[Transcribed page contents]
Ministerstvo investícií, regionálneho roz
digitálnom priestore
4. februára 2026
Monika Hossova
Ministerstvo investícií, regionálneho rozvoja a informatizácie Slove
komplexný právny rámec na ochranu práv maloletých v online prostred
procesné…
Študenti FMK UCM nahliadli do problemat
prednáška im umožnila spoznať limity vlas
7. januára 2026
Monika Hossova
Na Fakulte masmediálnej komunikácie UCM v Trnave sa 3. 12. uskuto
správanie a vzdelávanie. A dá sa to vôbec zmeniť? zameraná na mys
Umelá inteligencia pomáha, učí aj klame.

Activity = Give exactly the lines from the one with "komplexný právny rámec" to the end of the entries, nothing before them.

Answer to this task =
komplexný právny rámec na ochranu práv maloletých v online prostred
procesné…
Študenti FMK UCM nahliadli do problemat
prednáška im umožnila spoznať limity vlas
7. januára 2026
Monika Hossova
Na Fakulte masmediálnej komunikácie UCM v Trnave sa 3. 12. uskuto
správanie a vzdelávanie. A dá sa to vôbec zmeniť? zameraná na mys
Umelá inteligencia pomáha, učí aj klame.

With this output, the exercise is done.